**Problem to solve:** All of the entries should be restated word for word, but without their pictures.

[Rendered page images]
• • •

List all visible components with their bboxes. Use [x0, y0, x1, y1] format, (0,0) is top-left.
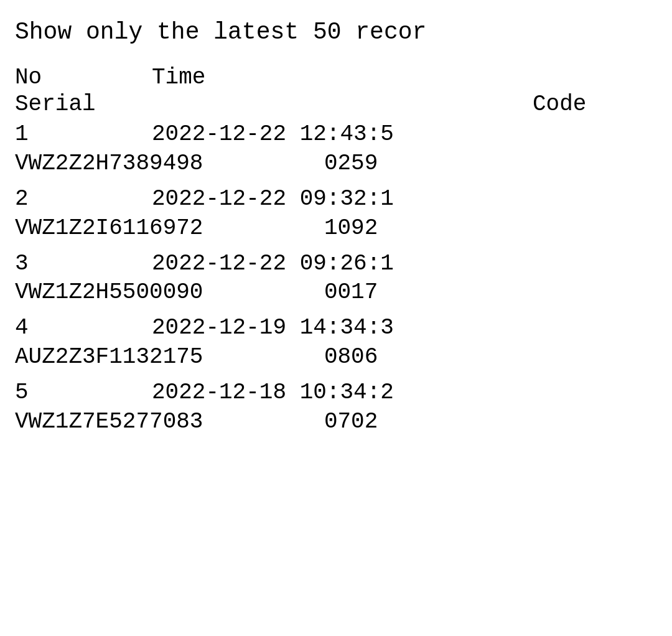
table-row: 3 2022-12-22 09:26:1 VWZ1Z2H5500090 0017: [15, 250, 657, 312]
row-datetime-2: 2022-12-22 09:32:1: [152, 185, 533, 214]
data-row-serial-2: VWZ1Z2I6116972 1092: [15, 214, 657, 247]
col-code-header-2: Code: [533, 91, 657, 118]
data-row-main-2: 2 2022-12-22 09:32:1: [15, 185, 657, 214]
row-serial-value-4: AUZ2Z3F1132175 0806: [15, 343, 657, 376]
col-time-header: Time: [152, 64, 533, 91]
row-datetime-4: 2022-12-19 14:34:3: [152, 314, 533, 343]
serial-text-5: VWZ1Z7E5277083: [15, 409, 203, 434]
row-no-3: 3: [15, 250, 152, 279]
serial-text-1: VWZ2Z2H7389498: [15, 151, 203, 176]
row-code-5: [533, 378, 657, 408]
serial-text-2: VWZ1Z2I6116972: [15, 215, 203, 241]
data-row-main-4: 4 2022-12-19 14:34:3: [15, 314, 657, 343]
table-row: 5 2022-12-18 10:34:2 VWZ1Z7E5277083 0702: [15, 378, 657, 441]
serial-code-4: 0806: [324, 344, 378, 370]
col-time-header2: [152, 91, 533, 118]
row-serial-value-5: VWZ1Z7E5277083 0702: [15, 408, 657, 441]
serial-code-1: 0259: [324, 151, 378, 176]
row-serial-value-3: VWZ1Z2H5500090 0017: [15, 278, 657, 311]
data-row-serial-1: VWZ2Z2H7389498 0259: [15, 149, 657, 182]
row-datetime-1: 2022-12-22 12:43:5: [152, 120, 533, 149]
table-row: 2 2022-12-22 09:32:1 VWZ1Z2I6116972 1092: [15, 185, 657, 247]
table-header-row2: Serial Code: [15, 91, 657, 118]
row-serial-value-2: VWZ1Z2I6116972 1092: [15, 214, 657, 247]
col-no-header: No: [15, 64, 152, 91]
serial-code-5: 0702: [324, 409, 378, 434]
serial-text-4: AUZ2Z3F1132175: [15, 344, 203, 370]
data-row-main-1: 1 2022-12-22 12:43:5: [15, 120, 657, 149]
header-banner: Show only the latest 50 recor: [15, 19, 657, 45]
row-datetime-3: 2022-12-22 09:26:1: [152, 250, 533, 279]
header-text: Show only the latest 50 recor: [15, 19, 657, 45]
row-code-4: [533, 314, 657, 343]
row-no-1: 1: [15, 120, 152, 149]
data-row-serial-3: VWZ1Z2H5500090 0017: [15, 278, 657, 311]
serial-text-3: VWZ1Z2H5500090: [15, 279, 203, 305]
col-code-header-1: [533, 64, 657, 91]
records-table: No Time Serial Code 1 2022-12-22 12:43:5…: [15, 64, 657, 440]
row-serial-value-1: VWZ2Z2H7389498 0259: [15, 149, 657, 182]
data-row-serial-5: VWZ1Z7E5277083 0702: [15, 408, 657, 441]
table-header-row1: No Time: [15, 64, 657, 91]
data-row-main-5: 5 2022-12-18 10:34:2: [15, 378, 657, 408]
row-no-4: 4: [15, 314, 152, 343]
serial-code-3: 0017: [324, 279, 378, 305]
row-code-1: [533, 120, 657, 149]
table-row: 4 2022-12-19 14:34:3 AUZ2Z3F1132175 0806: [15, 314, 657, 376]
row-no-5: 5: [15, 378, 152, 408]
row-no-2: 2: [15, 185, 152, 214]
serial-code-2: 1092: [324, 215, 378, 241]
table-row: 1 2022-12-22 12:43:5 VWZ2Z2H7389498 0259: [15, 120, 657, 182]
data-row-main-3: 3 2022-12-22 09:26:1: [15, 250, 657, 279]
row-datetime-5: 2022-12-18 10:34:2: [152, 378, 533, 408]
row-code-2: [533, 185, 657, 214]
col-serial-header: Serial: [15, 91, 152, 118]
row-code-3: [533, 250, 657, 279]
data-row-serial-4: AUZ2Z3F1132175 0806: [15, 343, 657, 376]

• • •

**Solved exercise:**
List all visible components with their bboxes. Use [x0, y0, x1, y1] format, (0,0) is top-left.
table-row: 3 2022-12-22 09:26:1 VWZ1Z2H5500090 0017: [15, 250, 657, 312]
row-datetime-2: 2022-12-22 09:32:1: [152, 185, 533, 214]
data-row-serial-2: VWZ1Z2I6116972 1092: [15, 214, 657, 247]
col-code-header-2: Code: [533, 91, 657, 118]
data-row-main-2: 2 2022-12-22 09:32:1: [15, 185, 657, 214]
row-serial-value-4: AUZ2Z3F1132175 0806: [15, 343, 657, 376]
col-time-header: Time: [152, 64, 533, 91]
row-datetime-4: 2022-12-19 14:34:3: [152, 314, 533, 343]
serial-text-5: VWZ1Z7E5277083: [15, 409, 203, 434]
row-no-3: 3: [15, 250, 152, 279]
serial-text-1: VWZ2Z2H7389498: [15, 151, 203, 176]
row-code-5: [533, 378, 657, 408]
serial-text-2: VWZ1Z2I6116972: [15, 215, 203, 241]
data-row-main-4: 4 2022-12-19 14:34:3: [15, 314, 657, 343]
table-row: 5 2022-12-18 10:34:2 VWZ1Z7E5277083 0702: [15, 378, 657, 441]
serial-code-4: 0806: [324, 344, 378, 370]
col-time-header2: [152, 91, 533, 118]
row-serial-value-5: VWZ1Z7E5277083 0702: [15, 408, 657, 441]
serial-code-1: 0259: [324, 151, 378, 176]
row-serial-value-3: VWZ1Z2H5500090 0017: [15, 278, 657, 311]
data-row-serial-1: VWZ2Z2H7389498 0259: [15, 149, 657, 182]
row-datetime-1: 2022-12-22 12:43:5: [152, 120, 533, 149]
table-row: 2 2022-12-22 09:32:1 VWZ1Z2I6116972 1092: [15, 185, 657, 247]
table-header-row2: Serial Code: [15, 91, 657, 118]
row-serial-value-2: VWZ1Z2I6116972 1092: [15, 214, 657, 247]
col-no-header: No: [15, 64, 152, 91]
serial-code-5: 0702: [324, 409, 378, 434]
serial-text-4: AUZ2Z3F1132175: [15, 344, 203, 370]
data-row-main-1: 1 2022-12-22 12:43:5: [15, 120, 657, 149]
header-banner: Show only the latest 50 recor: [15, 19, 657, 45]
row-datetime-3: 2022-12-22 09:26:1: [152, 250, 533, 279]
header-text: Show only the latest 50 recor: [15, 19, 657, 45]
row-code-4: [533, 314, 657, 343]
row-no-1: 1: [15, 120, 152, 149]
data-row-serial-3: VWZ1Z2H5500090 0017: [15, 278, 657, 311]
serial-text-3: VWZ1Z2H5500090: [15, 279, 203, 305]
col-code-header-1: [533, 64, 657, 91]
records-table: No Time Serial Code 1 2022-12-22 12:43:5…: [15, 64, 657, 440]
row-serial-value-1: VWZ2Z2H7389498 0259: [15, 149, 657, 182]
data-row-serial-5: VWZ1Z7E5277083 0702: [15, 408, 657, 441]
table-header-row1: No Time: [15, 64, 657, 91]
data-row-main-5: 5 2022-12-18 10:34:2: [15, 378, 657, 408]
row-no-4: 4: [15, 314, 152, 343]
serial-code-3: 0017: [324, 279, 378, 305]
row-code-1: [533, 120, 657, 149]
table-row: 4 2022-12-19 14:34:3 AUZ2Z3F1132175 0806: [15, 314, 657, 376]
row-no-5: 5: [15, 378, 152, 408]
row-no-2: 2: [15, 185, 152, 214]
serial-code-2: 1092: [324, 215, 378, 241]
table-row: 1 2022-12-22 12:43:5 VWZ2Z2H7389498 0259: [15, 120, 657, 182]
data-row-main-3: 3 2022-12-22 09:26:1: [15, 250, 657, 279]
row-datetime-5: 2022-12-18 10:34:2: [152, 378, 533, 408]
row-code-2: [533, 185, 657, 214]
col-serial-header: Serial: [15, 91, 152, 118]
row-code-3: [533, 250, 657, 279]
data-row-serial-4: AUZ2Z3F1132175 0806: [15, 343, 657, 376]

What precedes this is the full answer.